Song by the Wiggles

from the album Wiggle Up, Giddy Up
- Released: March 6, 2025
- Genre: Country, Children's
- Length: 2:49
- Songwriters: Anthony Field, Lachlan Gillespie and Zane Powell
- Producer: Anthony Field

= Friends of Dorothy (song) =

2025 song by the Wiggles

"Friends of Dorothy" is a country song by Australian children's musicians The Wiggles with singer Orville Peck on the Wiggles' album Wiggle Up, Giddy Up. The song gained widespread notoriety for using the titular phrase, which historically was a slang term for a gay man as a pun in reference to Wiggles character Dorothy the Dinosaur.

==Background==
The phrase "friends of Dorothy" had a history of being an indirect way of referring to someone as a queer individual, with its origins commonly thought to come from The Wizard of Oz (1939) character Dorothy Gale, played in the movie by, Judy Garland who had been identified as a gay icon, though other sources suggested it was a reference to Algonquin Round Table founding member Dorothy Parker. Member Anthony Field recounted that when The Wiggles began touring in the United States, people would approach them and ask if they were friends of Dorothy based on the Wiggles featuring a character named Dorothy the Dinosaur. Field said that he would agree that they were, unaware of the euphemism.

==Composition==
Field had the idea to write the song upon learning the history of the term and collaborated with Orville Peck, who was already out as gay, approaching him about it via a Zoom meeting, and Peck was reportedly happy to participate.
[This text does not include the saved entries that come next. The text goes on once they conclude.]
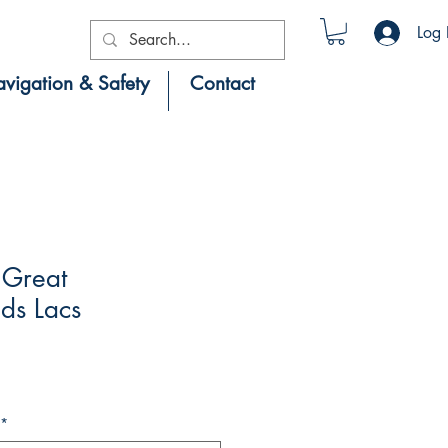
Log 
vigation & Safety
Contact
Great
ds Lacs
*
As Gay City News noted, Peck was not the only singer the Wiggles worked with on the album who was popular among the queer community, as two other tracks were collaborations with Dolly Parton and a cover of Chappell Roan's song "Pink Pony Club".

The song uses slang which is commonly associated with the LGBTQ community, such as "What's the tea?" and "fierce". Although it did not contain overtly queer themes, the song was immediately identified as a reference to the queer community and its language.

==Reception==
Them referred to the song as "one of the most celebratory, LGBTQ+-coded songs for kids in modern history". Out responded similarly, referring to the song as a statement of the band's support for the queer community. When asked by The Guardian if the song was the Wiggles' first gay anthem, Field responded that it could be understood that way or in other ways as long as the audience enjoyed listening to it.

The song quickly gained popularity after it released, having gotten over 500,000 views on Facebook in less than week after its release with comments across social media supporting the song. It was described as being one of the most talked-about on the album by Gay City News, saying that it was playful and affectionate in its acknowledgement of the queer community. Agreeing on the tone of the song, Star Observer described it as "cheeky" and "camp", having enjoyed the comedy of the song.